(Collected data)
● ● ●

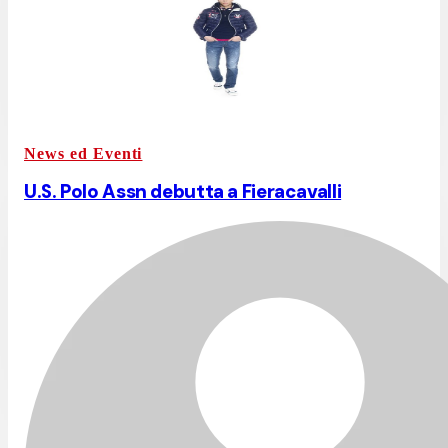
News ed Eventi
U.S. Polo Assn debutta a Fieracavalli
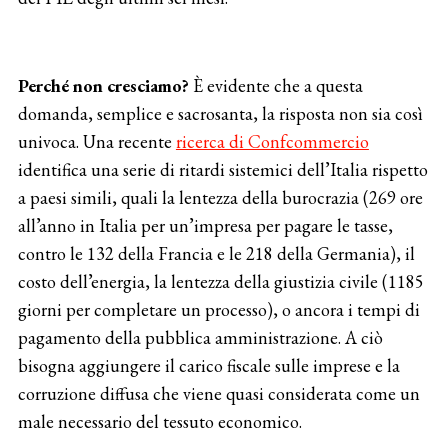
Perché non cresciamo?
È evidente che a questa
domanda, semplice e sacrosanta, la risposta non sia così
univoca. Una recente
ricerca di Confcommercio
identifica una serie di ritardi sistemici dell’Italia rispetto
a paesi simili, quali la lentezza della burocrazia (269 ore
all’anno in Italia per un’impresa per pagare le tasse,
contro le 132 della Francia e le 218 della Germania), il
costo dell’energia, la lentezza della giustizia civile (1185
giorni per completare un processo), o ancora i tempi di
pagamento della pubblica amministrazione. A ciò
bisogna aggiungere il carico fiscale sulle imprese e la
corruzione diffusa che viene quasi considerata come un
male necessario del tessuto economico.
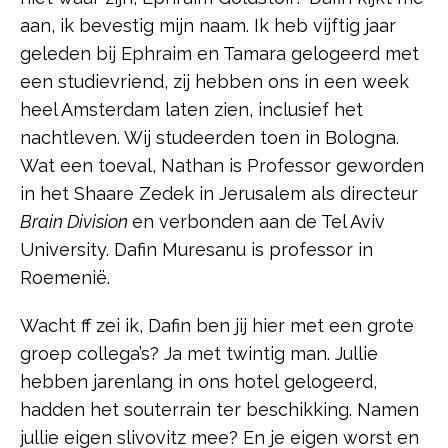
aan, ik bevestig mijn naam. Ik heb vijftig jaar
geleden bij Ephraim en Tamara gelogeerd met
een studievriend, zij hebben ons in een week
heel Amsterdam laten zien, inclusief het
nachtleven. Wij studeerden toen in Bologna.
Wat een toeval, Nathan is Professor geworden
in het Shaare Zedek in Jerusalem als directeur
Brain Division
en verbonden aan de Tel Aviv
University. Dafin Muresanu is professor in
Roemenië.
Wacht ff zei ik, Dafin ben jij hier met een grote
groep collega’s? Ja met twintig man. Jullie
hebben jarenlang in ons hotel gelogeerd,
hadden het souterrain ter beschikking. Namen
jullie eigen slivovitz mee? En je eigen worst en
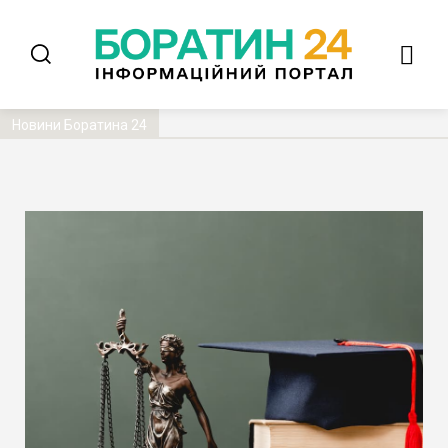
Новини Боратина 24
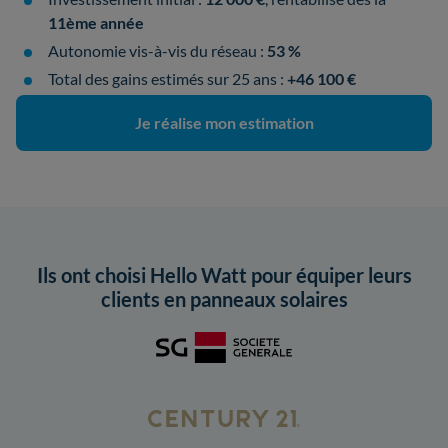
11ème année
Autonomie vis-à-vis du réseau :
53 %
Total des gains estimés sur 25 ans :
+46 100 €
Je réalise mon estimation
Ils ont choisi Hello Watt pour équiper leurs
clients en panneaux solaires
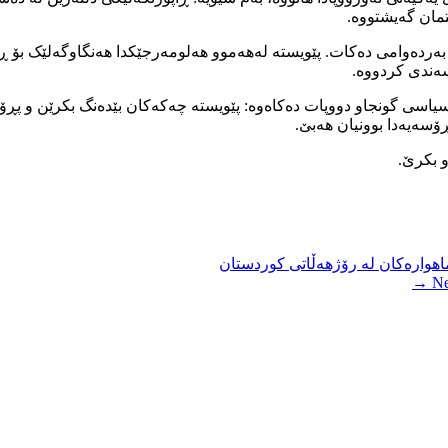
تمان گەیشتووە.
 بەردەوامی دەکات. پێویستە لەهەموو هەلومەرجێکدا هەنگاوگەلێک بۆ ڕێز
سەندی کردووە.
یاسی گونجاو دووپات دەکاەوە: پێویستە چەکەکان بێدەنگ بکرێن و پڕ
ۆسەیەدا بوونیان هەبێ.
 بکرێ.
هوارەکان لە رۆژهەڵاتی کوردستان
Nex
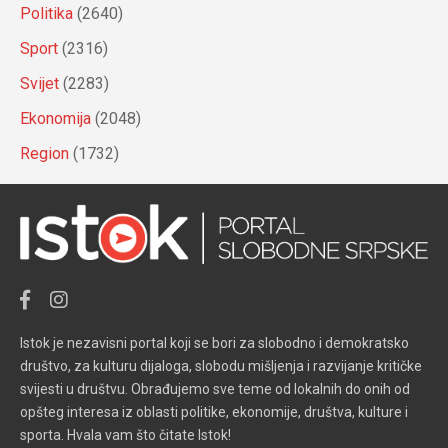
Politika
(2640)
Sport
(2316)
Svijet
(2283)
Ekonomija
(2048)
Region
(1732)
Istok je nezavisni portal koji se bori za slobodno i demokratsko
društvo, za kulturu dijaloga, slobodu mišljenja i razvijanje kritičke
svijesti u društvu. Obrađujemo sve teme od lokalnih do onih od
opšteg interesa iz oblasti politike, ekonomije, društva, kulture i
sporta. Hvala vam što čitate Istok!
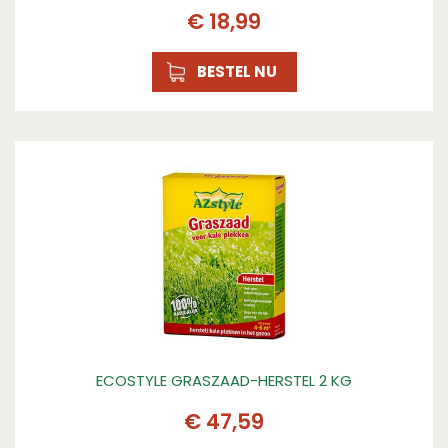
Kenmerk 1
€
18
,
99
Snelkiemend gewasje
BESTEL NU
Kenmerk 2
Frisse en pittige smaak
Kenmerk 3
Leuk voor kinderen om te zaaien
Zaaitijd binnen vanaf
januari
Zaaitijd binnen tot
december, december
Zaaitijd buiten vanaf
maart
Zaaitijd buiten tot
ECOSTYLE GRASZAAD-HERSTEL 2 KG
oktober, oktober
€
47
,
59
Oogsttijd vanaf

● ● ●

** THE PROBLEM **
Could you write out all the records exactly, without the pictures?

** SOLUTION FOR THIS TASK **
News ed Eventi
U.S. Polo Assn debutta a Fieracavalli
Perché non cresciamo?
È evidente che a questa
domanda, semplice e sacrosanta, la risposta non sia così
univoca. Una recente
ricerca di Confcommercio
identifica una serie di ritardi sistemici dell’Italia rispetto
a paesi simili, quali la lentezza della burocrazia (269 ore
all’anno in Italia per un’impresa per pagare le tasse,
contro le 132 della Francia e le 218 della Germania), il
costo dell’energia, la lentezza della giustizia civile (1185
giorni per completare un processo), o ancora i tempi di
pagamento della pubblica amministrazione. A ciò
bisogna aggiungere il carico fiscale sulle imprese e la
corruzione diffusa che viene quasi considerata come un
male necessario del tessuto economico.
aan, ik bevestig mijn naam. Ik heb vijftig jaar
geleden bij Ephraim en Tamara gelogeerd met
een studievriend, zij hebben ons in een week
heel Amsterdam laten zien, inclusief het
nachtleven. Wij studeerden toen in Bologna.
Wat een toeval, Nathan is Professor geworden
in het Shaare Zedek in Jerusalem als directeur
Brain Division
en verbonden aan de Tel Aviv
University. Dafin Muresanu is professor in
Roemenië.
Wacht ff zei ik, Dafin ben jij hier met een grote
groep collega’s? Ja met twintig man. Jullie
hebben jarenlang in ons hotel gelogeerd,
hadden het souterrain ter beschikking. Namen
jullie eigen slivovitz mee? En je eigen worst en
Новини Боратина 24
11ème année
Autonomie vis-à-vis du réseau :
53 %
Total des gains estimés sur 25 ans :
+46 100 €
Je réalise mon estimation
Ils ont choisi Hello Watt pour équiper leurs
clients en panneaux solaires
تمان گەیشتووە.
 بەردەوامی دەکات. پێویستە لەهەموو هەلومەرجێکدا هەنگاوگەلێک بۆ ڕێز
سەندی کردووە.
یاسی گونجاو دووپات دەکاەوە: پێویستە چەکەکان بێدەنگ بکرێن و پڕ
ۆسەیەدا بوونیان هەبێ.
 بکرێ.
هوارەکان لە رۆژهەڵاتی کوردستان
Nex
Politika
(2640)
Sport
(2316)
Svijet
(2283)
Ekonomija
(2048)
Region
(1732)
Istok je nezavisni portal koji se bori za slobodno i demokratsko
društvo, za kulturu dijaloga, slobodu mišljenja i razvijanje kritičke
svijesti u društvu. Obrađujemo sve teme od lokalnih do onih od
opšteg interesa iz oblasti politike, ekonomije, društva, kulture i
sporta. Hvala vam što čitate Istok!
Kenmerk 1
€
18
,
99
Snelkiemend gewasje
BESTEL NU
Kenmerk 2
Frisse en pittige smaak
Kenmerk 3
Leuk voor kinderen om te zaaien
Zaaitijd binnen vanaf
januari
Zaaitijd binnen tot
december, december
Zaaitijd buiten vanaf
maart
Zaaitijd buiten tot
ECOSTYLE GRASZAAD-HERSTEL 2 KG
oktober, oktober
€
47
,
59
Oogsttijd vanaf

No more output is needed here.